UWM Grad Students Collaborate with Public Museum

Photos: Nathan Brown

A birch bark vessel sat on a plastic stand. Painted on the outside of the vessel, mounted Cossack musicians plucked their banduras and clashed cymbals together. Behind these musicians, a Cossack host clad with pikes, swords and rifles filled the surrounding landscape. After about 30 years of storage in the anthropology collection at the Milwaukee Public Museum, museum members could observe this container at the Inside Out event on April 26.  

The birch bark vessel was likely crafted in Severodvinsk, Russia. Similar containers were often used to store dry goods, but sometimes they were used as drinking vessels. This container was gifted to the MPM in 1915. After 1972 the container was displayed in the European Village exhibition until superficial and structural damage caused its removal in the 1990s. Recently, the vessel returned to public view as part of a temporary display on birch bark by University of Wisconsin-Milwaukee graduate student Arthur Omeara. 

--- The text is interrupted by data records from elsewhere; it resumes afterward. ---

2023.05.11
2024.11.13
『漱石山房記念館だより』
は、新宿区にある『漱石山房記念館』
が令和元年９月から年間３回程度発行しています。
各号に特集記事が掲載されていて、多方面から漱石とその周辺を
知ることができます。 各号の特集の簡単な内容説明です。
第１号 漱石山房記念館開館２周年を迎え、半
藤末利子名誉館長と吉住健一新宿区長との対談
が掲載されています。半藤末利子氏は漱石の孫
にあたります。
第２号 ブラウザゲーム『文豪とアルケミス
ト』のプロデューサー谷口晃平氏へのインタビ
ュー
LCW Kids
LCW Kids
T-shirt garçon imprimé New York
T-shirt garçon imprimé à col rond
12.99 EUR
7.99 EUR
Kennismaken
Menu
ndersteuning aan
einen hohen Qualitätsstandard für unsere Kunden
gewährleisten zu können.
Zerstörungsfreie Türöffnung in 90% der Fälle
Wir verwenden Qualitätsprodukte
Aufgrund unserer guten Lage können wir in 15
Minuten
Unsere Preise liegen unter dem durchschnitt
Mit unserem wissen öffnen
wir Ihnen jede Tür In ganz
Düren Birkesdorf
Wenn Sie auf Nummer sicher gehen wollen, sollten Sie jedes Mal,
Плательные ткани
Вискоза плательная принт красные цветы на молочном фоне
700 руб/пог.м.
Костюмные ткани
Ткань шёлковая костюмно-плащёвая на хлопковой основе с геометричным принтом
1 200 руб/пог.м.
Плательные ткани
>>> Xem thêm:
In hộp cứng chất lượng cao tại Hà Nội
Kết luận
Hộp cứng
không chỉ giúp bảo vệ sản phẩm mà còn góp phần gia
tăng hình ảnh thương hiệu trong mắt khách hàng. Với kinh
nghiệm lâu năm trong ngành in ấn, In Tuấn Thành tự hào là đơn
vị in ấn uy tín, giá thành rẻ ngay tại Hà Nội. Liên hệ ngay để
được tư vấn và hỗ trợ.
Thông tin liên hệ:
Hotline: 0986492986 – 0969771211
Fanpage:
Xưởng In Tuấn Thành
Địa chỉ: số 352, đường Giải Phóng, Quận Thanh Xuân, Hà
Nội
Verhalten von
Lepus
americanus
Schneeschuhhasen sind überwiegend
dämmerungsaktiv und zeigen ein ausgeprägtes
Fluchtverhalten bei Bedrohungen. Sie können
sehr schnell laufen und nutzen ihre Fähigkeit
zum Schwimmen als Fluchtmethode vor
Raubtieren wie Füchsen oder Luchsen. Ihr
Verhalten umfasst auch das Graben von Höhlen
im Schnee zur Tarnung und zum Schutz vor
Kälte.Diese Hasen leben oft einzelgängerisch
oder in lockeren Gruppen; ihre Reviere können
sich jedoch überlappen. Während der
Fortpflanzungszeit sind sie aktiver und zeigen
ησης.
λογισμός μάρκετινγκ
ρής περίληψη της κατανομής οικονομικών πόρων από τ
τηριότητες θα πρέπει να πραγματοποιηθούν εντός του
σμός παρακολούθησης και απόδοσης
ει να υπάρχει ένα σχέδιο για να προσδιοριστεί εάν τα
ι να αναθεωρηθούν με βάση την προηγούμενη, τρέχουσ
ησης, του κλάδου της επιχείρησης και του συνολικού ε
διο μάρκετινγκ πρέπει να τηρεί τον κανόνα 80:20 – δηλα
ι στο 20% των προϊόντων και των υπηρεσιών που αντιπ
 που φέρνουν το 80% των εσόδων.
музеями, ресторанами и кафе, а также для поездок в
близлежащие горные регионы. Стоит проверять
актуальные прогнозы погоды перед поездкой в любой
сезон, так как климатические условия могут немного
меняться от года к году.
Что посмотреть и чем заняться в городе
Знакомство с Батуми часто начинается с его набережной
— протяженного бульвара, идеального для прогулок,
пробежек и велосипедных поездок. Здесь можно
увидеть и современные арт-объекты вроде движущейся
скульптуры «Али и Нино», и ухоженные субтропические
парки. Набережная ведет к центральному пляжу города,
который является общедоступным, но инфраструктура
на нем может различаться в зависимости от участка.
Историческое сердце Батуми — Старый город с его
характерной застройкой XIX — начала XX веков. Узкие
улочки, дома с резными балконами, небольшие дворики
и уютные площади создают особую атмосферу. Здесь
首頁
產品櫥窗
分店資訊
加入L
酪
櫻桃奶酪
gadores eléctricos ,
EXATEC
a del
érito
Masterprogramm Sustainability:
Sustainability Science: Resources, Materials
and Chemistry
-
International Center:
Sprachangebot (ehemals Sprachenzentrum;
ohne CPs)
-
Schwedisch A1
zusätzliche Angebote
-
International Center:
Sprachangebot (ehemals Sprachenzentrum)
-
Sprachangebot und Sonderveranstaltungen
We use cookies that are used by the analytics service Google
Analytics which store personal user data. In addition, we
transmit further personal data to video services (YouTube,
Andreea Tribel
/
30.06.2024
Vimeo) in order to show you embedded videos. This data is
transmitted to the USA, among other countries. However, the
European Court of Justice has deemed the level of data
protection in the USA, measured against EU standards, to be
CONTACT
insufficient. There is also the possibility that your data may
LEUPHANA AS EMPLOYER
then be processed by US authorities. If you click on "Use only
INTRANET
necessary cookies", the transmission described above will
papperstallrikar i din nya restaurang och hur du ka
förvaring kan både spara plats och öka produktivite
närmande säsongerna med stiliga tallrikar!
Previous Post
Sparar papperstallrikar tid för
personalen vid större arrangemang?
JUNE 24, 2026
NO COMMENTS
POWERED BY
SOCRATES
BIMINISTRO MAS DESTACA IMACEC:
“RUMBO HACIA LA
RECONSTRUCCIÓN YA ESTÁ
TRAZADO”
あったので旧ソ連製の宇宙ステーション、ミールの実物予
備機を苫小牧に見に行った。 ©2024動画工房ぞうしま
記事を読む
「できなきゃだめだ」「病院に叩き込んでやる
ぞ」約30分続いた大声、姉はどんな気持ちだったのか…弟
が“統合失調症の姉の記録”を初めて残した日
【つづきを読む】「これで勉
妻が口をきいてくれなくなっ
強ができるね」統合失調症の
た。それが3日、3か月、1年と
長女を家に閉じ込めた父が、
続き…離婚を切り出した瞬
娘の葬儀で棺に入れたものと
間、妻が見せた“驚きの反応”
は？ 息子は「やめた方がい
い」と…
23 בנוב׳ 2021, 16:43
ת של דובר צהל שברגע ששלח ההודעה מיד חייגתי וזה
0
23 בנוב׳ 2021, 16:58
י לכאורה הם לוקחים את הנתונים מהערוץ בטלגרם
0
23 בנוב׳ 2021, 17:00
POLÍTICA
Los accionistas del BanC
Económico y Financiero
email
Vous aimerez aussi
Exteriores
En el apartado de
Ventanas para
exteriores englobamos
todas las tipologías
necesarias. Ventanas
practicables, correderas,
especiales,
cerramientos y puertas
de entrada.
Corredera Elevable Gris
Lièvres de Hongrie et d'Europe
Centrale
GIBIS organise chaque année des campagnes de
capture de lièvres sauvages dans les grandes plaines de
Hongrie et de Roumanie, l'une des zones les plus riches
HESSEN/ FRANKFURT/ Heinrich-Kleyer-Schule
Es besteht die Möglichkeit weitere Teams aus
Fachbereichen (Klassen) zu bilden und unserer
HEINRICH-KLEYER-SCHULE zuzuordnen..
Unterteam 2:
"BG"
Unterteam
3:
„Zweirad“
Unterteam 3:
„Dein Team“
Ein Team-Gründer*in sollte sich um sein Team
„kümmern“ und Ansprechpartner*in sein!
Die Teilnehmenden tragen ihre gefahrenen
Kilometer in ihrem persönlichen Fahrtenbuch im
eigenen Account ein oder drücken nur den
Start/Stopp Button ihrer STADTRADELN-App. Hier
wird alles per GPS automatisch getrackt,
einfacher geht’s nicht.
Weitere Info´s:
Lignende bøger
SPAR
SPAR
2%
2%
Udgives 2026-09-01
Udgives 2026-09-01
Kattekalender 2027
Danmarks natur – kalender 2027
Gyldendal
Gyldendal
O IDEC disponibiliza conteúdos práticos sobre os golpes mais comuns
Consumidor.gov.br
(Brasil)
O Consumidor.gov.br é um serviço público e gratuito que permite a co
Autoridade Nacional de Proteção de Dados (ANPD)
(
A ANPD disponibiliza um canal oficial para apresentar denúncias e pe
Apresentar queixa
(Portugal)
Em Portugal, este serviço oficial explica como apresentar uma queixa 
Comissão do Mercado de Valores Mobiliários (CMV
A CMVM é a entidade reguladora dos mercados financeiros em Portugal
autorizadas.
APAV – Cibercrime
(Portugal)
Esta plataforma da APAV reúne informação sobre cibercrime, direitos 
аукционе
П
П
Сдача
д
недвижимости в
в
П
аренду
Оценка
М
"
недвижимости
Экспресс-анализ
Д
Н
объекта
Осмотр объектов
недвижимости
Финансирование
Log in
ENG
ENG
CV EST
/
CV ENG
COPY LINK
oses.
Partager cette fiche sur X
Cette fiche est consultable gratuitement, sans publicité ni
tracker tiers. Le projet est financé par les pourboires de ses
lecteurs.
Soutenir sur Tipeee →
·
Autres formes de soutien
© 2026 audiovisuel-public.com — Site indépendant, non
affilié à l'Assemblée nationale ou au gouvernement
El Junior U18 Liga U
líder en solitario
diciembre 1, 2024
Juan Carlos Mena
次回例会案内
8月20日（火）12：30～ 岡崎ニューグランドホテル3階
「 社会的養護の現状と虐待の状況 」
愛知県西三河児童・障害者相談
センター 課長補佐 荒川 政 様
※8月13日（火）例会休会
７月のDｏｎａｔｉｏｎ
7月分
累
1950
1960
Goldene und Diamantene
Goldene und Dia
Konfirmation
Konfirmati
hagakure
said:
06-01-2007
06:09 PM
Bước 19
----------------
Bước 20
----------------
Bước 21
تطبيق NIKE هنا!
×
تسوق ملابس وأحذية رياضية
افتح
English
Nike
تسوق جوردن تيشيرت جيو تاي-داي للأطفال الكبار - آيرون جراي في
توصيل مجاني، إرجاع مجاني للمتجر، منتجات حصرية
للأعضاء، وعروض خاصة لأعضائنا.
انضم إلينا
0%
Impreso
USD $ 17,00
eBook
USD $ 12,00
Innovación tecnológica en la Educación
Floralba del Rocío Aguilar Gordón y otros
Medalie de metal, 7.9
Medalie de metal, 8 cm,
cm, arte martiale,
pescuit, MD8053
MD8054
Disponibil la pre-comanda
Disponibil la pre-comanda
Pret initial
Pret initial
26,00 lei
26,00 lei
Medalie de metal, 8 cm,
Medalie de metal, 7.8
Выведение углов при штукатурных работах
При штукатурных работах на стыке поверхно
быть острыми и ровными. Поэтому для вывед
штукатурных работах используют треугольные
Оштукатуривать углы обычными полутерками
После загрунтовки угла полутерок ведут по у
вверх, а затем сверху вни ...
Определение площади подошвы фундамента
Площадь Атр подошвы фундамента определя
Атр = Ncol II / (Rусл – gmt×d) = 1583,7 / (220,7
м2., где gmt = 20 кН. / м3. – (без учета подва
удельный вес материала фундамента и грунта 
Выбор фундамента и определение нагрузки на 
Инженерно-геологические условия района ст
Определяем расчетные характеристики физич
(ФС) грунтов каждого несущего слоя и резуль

“I am very passionate about history, and I think that everybody else should be,” Omeara said. “I am very good at getting other people excited about things that I am excited about.”

Omeara and other students who prepared to present delicate objects for the Inside Out event are in the Public History Graduate Program specializing in Museum Studies at UWM. UWM collaborates with the MPM to provide the hands-on experience of working at a museum. 

Graduate student Catherine Lee also prepared for the event at the museum. Her presentation focused on a Kenyan ornament consisting of iron, glass beads, copper wiring, leather and fur. This makes storage of the object complicated as each material requires a different temperature and humidity. The object was hung vertically on display in the 1990s but this caused stress on the object. Eventually it was taken down. 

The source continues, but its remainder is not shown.